Every Friday I answer a reader’s question. If you have a question, you can contact me.
First, I’ll take a moment to brag.
My parents love me more than my two brothers! They recently revealed that I will be receiving a larger portion of the family inheritance than either of my brothers. Here is the split: Biggest Brother 33%. Bigger Brother 33%. Me- Little Brother 34%. Ahh. Joseph, now I know how good it felt to be the favorite. Some in my family, including my parents, have insinuated that I am receiving 34% simply because the lawyer put our names alphabetically.
Ok, now to the question. A reader writes:
“I used to think I would leave more money to a child who was disabled, or perhaps a missionary, or in some kind of lower budget situation, maybe widowed with kids, whatever. Since I have children, I am afraid I’d have to leave money equally to my kids regardless of their situations.
Should You Leave Money in Your Will for Your Children?
A good man leaves an inheritance for his children’s children, but a sinner’s wealth is stored up for the righteous. (Proverbs 13:22 NIV)
The Bible does support the idea that it is honorable to leave an inheritance for your children. Still, the question remains, what if your children are financially independent? Should they still get money from your will? Here are two common responses:
Leave the kids the money – Because your kids are faithful with money, they should get the money, and they should be entrusted to use it responsibly. Since they are good stewards, they can give the money away if they wish.
Leave the money to a church, missions, or a charity – Because your kids are faithful with money, they have no need for the money, so it should be given to charity.
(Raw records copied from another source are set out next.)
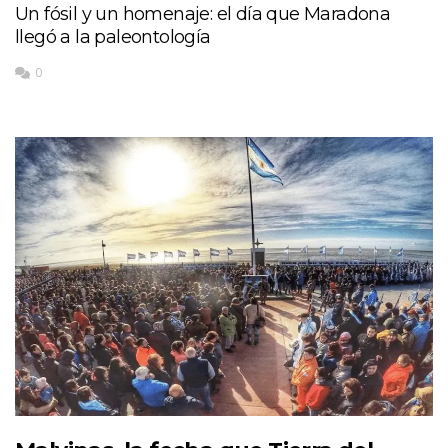
Un fósil y un homenaje: el día que Maradona
llegó a la paleontología
0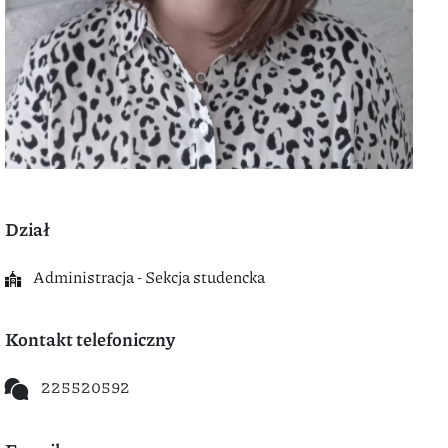
Dział
Administracja - Sekcja studencka
Kontakt telefoniczny
225520592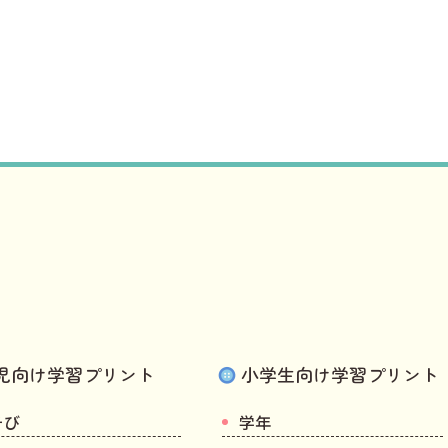
児向け学習プリント
小学生向け学習プリント
そび
学年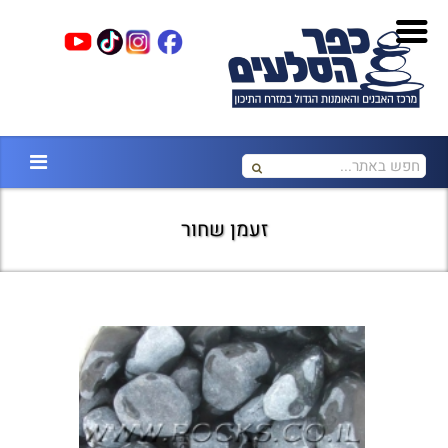
זעמן שחור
Kids and Wills: A Guide For Distributing Your Wealth
Have Open Dialogue
When talking wills and inheritance, open communication is essential. If you prefer to end up with a dysfunctional family as described in the Grisham book, The Testament, then you should mislead your kids and give them the impression they will actually be getting an inheritance. If, however, you love your kids, talk to them. This is especially true if they are good money managers. Ask them for their thoughts and input. You don’t want your kids to think they are being punished for handling their money well.
Not An “Either”, “Or” Discussion
The choice does not need to be all family or all charity. You could divide your inheritance between charity and family. Perhaps 1/2 goes to the kids and 1/2 goes to a charity. Again, this will be important to discuss with your kids. You do not necessarily need input, but share why these charities are important so that when the will is read, your kids can feel proud about your decisions, not envious about receiving a limited share. As your kids become more financially secure, you could revisit the discussion and adjust the allocations to family and charity.
Divide the Estate Equally Among Siblings
An inheritance is a loving gesture. If one sibling receives a lager share of the inheritance, what you are communicating (intentionally or not) is a preference. Leave your kids a legacy of love, not a reason for jealousy and arguing. Regardless of how well your kids handle money, I think money given to children should be split equally, unless there has been a prior discussion where one sibling would prefer for the others to receive their share.
I’m interested in your thoughts …
What if junior is a bad money manager? Should you consider cutting him or her out of the will? Should the estate be divided equally among siblings?
Do you really think that the only reason I am getting a larger inheritance is alphabetical?